Jemima lo miró incrédula. No sólo se había marchado de allí a las seis y veinte, sino que había tenido que realizar todo el trayecto de vuelta en el metro a pie, se había tenido que disculpar con su madre, que llegó tarde a la partida de bridge, escuchar leer a Sam, buscar el calcetín de fútbol perdido de Ben, poner otra lavadora…
¿Cómo creía que había sido su velada?
–Bien, gracias –introdujo la clave en el ordenador.
–Yo fui a ver la nueva producción de Vidas Privadas, de Noel Coward. No es mi obra favorita, pero estuvo excelente. Lo que me recuerda –se terminó el café–. Envíe por mí unas flores a Emma Lawler a Ashworths. La dirección está en esa caja. Tengo una cuenta en la floristería Weldon. Pregunte por Becky.
Jemima buscó en la sección de la «A» y sacó la tarjeta de Ashworths. No podía creer que le estuviera pidiendo que hiciera eso. Cabía esperar que lograra enviarle a su novia unas flores y no pedírselo a su secretaria.
–Nada de rosas. Intente algo más…
–¿Más qué? –preguntó ella, con el bolígrafo flotando sobre el papel.
Miles sonrió.
–Neutral. Dígale a Becky que es el fin de una hermosa amistad. Ella sabrá a qué me refiero.
¿Era capaz de poner fin a una relación de una forma tan casual?
–¿Y qué mensaje quiere?
–El habitual. Gracias por una velada agradable y estaré en contacto –respondió con jovialidad, dejando la taza en la mesa–. Cuando tenga un segundo, me gustaría otra taza. No hay prisa.
Miles se frotó la nuca y escuchó la voz aguda y asustada en el otro extremo de la línea. Algunos días.
Si esa condenada mujer hubiera hecho lo que él le había dicho, no habría una foto suya en el News of the World. Llevaba en el negocio el tiempo suficiente como para saber los titulares que obtendría si la sorprendían sin maquillaje. Ningún editor vivo habría sido capaz de resistirse a comprar esas fotos.
Se reclinó en el sillón y articuló «café» hacia Jemima, que entraba con el correo de la mañana.
Se preguntó si su secretaria sonreía alguna vez. Parecía estar con un ceño perpetuo. Era muy eficiente, pero no se parecía a Zoë, y cuanto antes regresara ésta de Hong Kong, mejor. La verdad es que prefería un poco de humor en su día laboral.

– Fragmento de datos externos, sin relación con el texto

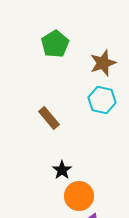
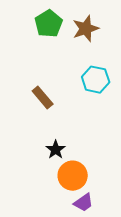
brown star: (103, 63) -> (86, 29), moved

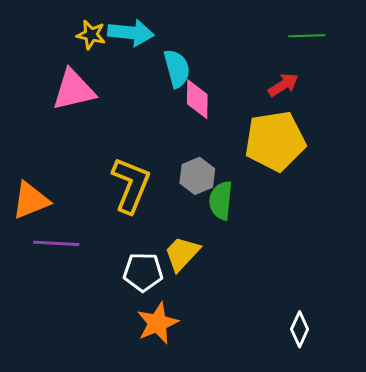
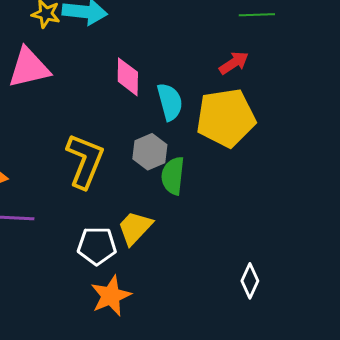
cyan semicircle: (177, 69) -> (170, 102), moved
pink diamond: (197, 99) -> (128, 77), moved
white diamond: (300, 329) -> (250, 281), moved

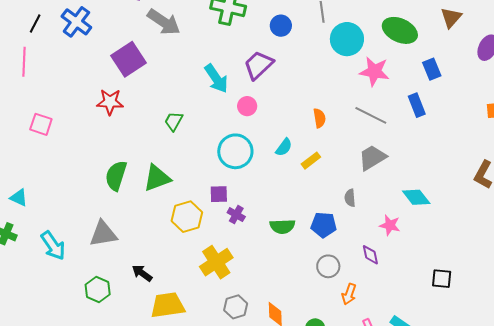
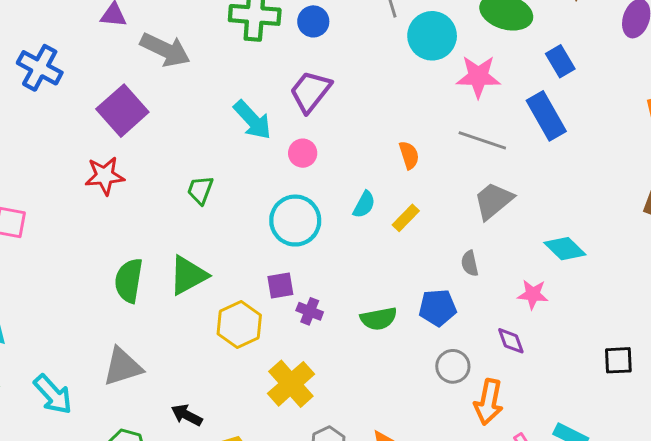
blue circle: (281, 26) -> (313, 21), moved
blue rectangle: (417, 105) -> (546, 116), size x1.4
orange arrow: (349, 294) -> (489, 402), size x1.4

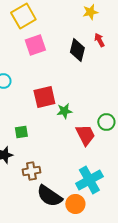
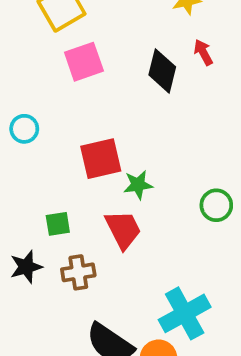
red trapezoid: (85, 135) -> (123, 230), moved
brown cross: (31, 171) -> (78, 272), moved

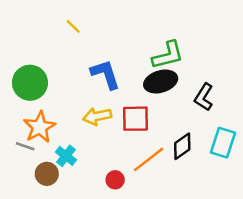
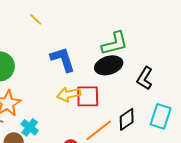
yellow arrow: (97, 116) -> (69, 94), moved

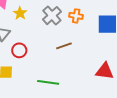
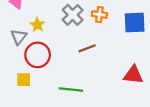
yellow star: (20, 13) -> (37, 25), moved
red circle: (19, 50) -> (38, 55), size x1.5

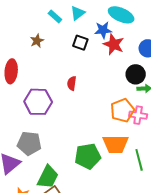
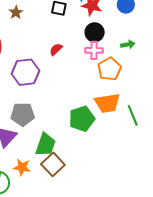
black circle: (136, 74) -> (95, 32), moved
red semicircle: (72, 83) -> (56, 49), turned 48
pink cross: (138, 115) -> (94, 50), moved

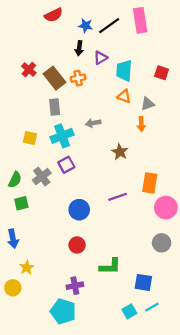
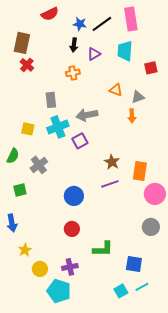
cyan trapezoid: (124, 71) -> (125, 51), moved
red square: (162, 73) -> (151, 68), turned -32
brown rectangle: (55, 78) -> (22, 43), moved, turned 50
gray arrow: (93, 123) -> (87, 115), size x1.5
brown star: (120, 152) -> (112, 162), moved
purple square: (66, 165) -> (80, 141), moved
green semicircle: (15, 180) -> (13, 156), moved
yellow circle: (13, 288) -> (40, 269), moved

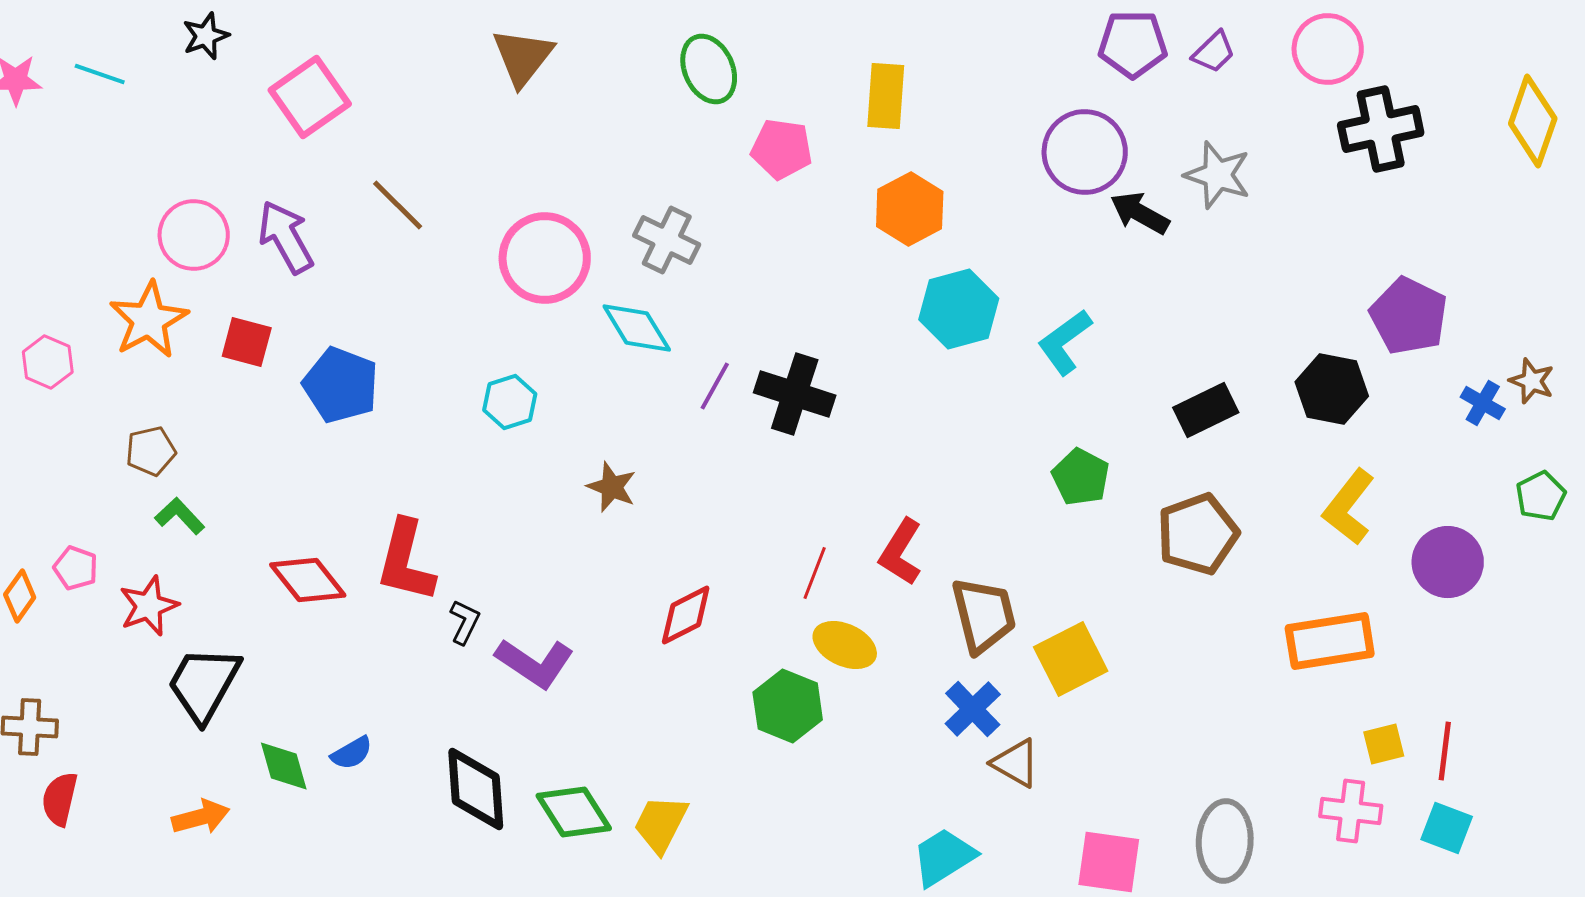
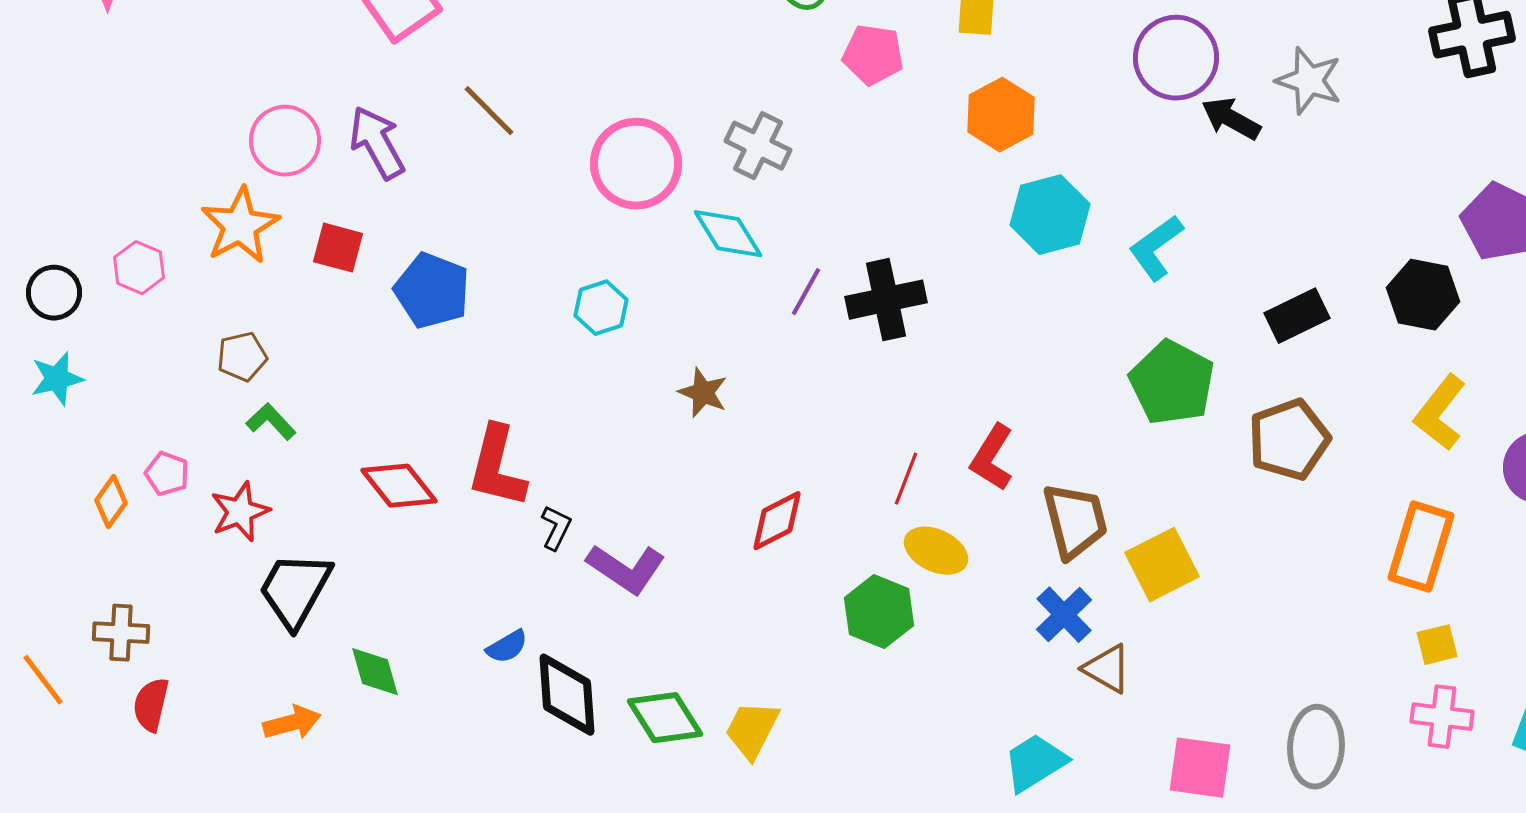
black cross: (795, 394) -> (886, 300), turned -30
green pentagon: (1081, 477) -> (1172, 383), size x1.5
orange rectangle: (1330, 641) -> (1421, 547), turned -64
yellow square: (1384, 744) -> (1437, 645), moved
blue semicircle: (352, 753) -> (507, 647), moved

–Lori –interrumpió a la mujer angustiada del otro lado de la línea–, no hay nada que nosotros podamos hacer acerca de fotografías que ya son de dominio público. Sé que tenemos una orden judicial prohibiendo que se difundan las fotos en topless que te sacaste con veinte años, pero de verdad que ésta no es la misma situación y yo…
Frunció el ceño cuando ella continuó con las quejas. Era evidente que Lori necesitaba desahogarse con alguien y él representaba una salida segura.
–No es la misma situación. Lori, en este momento necesitas mantener un perfil bajo. Los dos sabemos cómo funciona esto. Dales un par de semanas e irán a buscar la sangre de otro…
Miró a Jemima regresar con una taza de café. Había relajado un poco la ropa formal desde que se conocieron, pero seguía siendo la mujer más «prematuramente vieja» que había visto en mucho tiempo. Se vestía como una mujer entre los cuarenta y los cincuenta años, cuando debía de andar entre los veinticinco y los treinta y cinco.
La estudió. Probablemente, parecería mucho más atractiva si se hiciera algo en el pelo aparte de sujetárselo en una coleta. Era de un color asombroso. Una pelirroja natural. Esbozó una sonrisa sexy. Pocas veces se conocía a una pelirroja natural.
–Lori, como mucho serán dos semanas. Y como alguien de la familia real haga algo que merezca cierta repercusión, menos que eso.